Fausto Salinas Lovón
Para Lampadia
El Perú tiene muchas adicciones. Una de ellas es la adicción a la emergencia.
Ante una lluvia inusual en Lima, se suspenden las labores escolares en todos los colegios y universidades, no solamente en los locales afectados, lo cual es lógico y obvio. No habían comenzado las labores y ya tenemos EMERGENCIA.

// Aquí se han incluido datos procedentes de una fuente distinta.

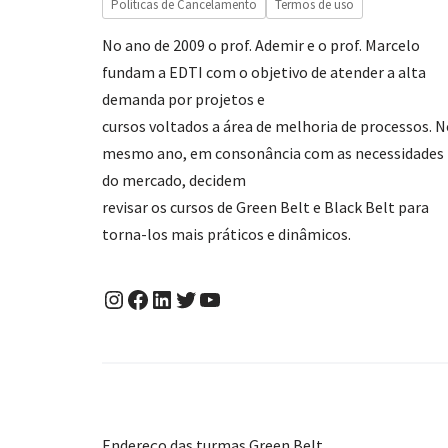
Políticas de Cancelamento
Termos de uso
No ano de 2009 o prof. Ademir e o prof. Marcelo
fundam a EDTI com o objetivo de atender a alta
demanda por projetos e
cursos voltados a área de melhoria de processos. 
mesmo ano, em consonância com as necessidades
do mercado, decidem
revisar os cursos de Green Belt e Black Belt para
torna-los mais práticos e dinâmicos.
Endereço das turmas Green Belt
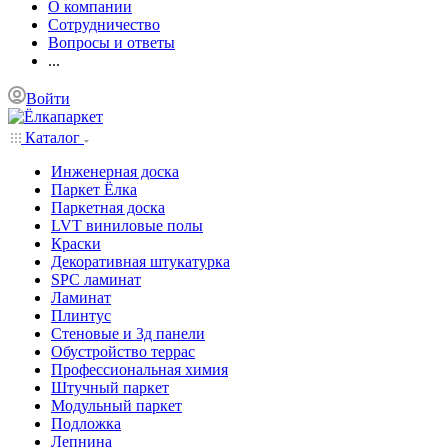
О компании
Сотрудничество
Вопросы и ответы
...
Войти
Каталог
Инженерная доска
Паркет Ёлка
Паркетная доска
LVT виниловые полы
Краски
Декоративная штукатурка
SPC ламинат
Ламинат
Плинтус
Стеновые и 3д панели
Обустройство террас
Профессиональная химия
Штучный паркет
Модульный паркет
Подложка
Лепнина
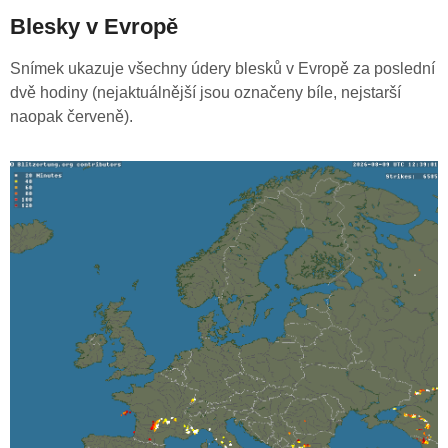
Blesky v Evropě
Snímek ukazuje všechny údery blesků v Evropě za poslední
dvě hodiny (nejaktuálnější jsou označeny bíle, nejstarší
naopak červeně).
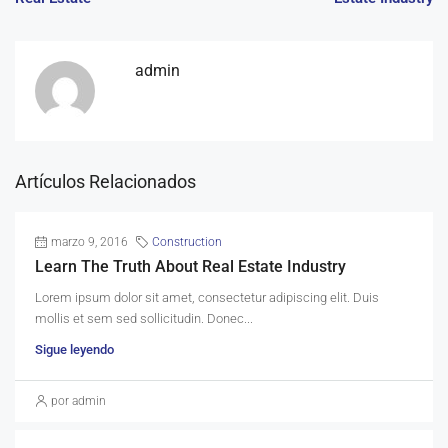
admin
Artículos Relacionados
marzo 9, 2016
Construction
Learn The Truth About Real Estate Industry
Lorem ipsum dolor sit amet, consectetur adipiscing elit. Duis
mollis et sem sed sollicitudin. Donec...
Sigue leyendo
por admin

Ante una amenaza de protesta en las calles de Lima o de alguna ciudad, las entidades públicas suspenden el trabajo presencial, cierran sus locales, dejan de atender al público y nos dicen que trabajan desde su casa. En EMERGENCIA no trabajo, no te atiendo.
El COVID 19 ya fue, acabó de ser virulento y mortal, sin embargo, la Corte Suprema sigue sin abrir sus puertas a los litigantes y sus abogados. Los Supremos siguen en modo COVID sin dar la cara, ni recibir a los letrados. La EMERGENCIA acaba de cumplir 3 años.
Ante el temor a que los delincuentes que han intentado destruir, tomar y saquear aeropuertos regresen, los aeropuertos siguen cerrados al público, sus instalaciones convertidas en cuarteles y sus conductores con la excusa para mantenerlos en condiciones equivalentes a terminales terrestres de pueblo (en los cuales por lo menos hay cafeterías). La EMERGENCIA en los aeropuertos del sur, sigue.
Hay, lamentablemente, una predisposición, un gusto de nuestra burocracia, de todo nivel (con honrosas excepciones naturalmente) de estar en emergencia. De estar en estado de excepción. De no volver a la normalidad. De vivir de forma distinta. DE no trabajar como siempre.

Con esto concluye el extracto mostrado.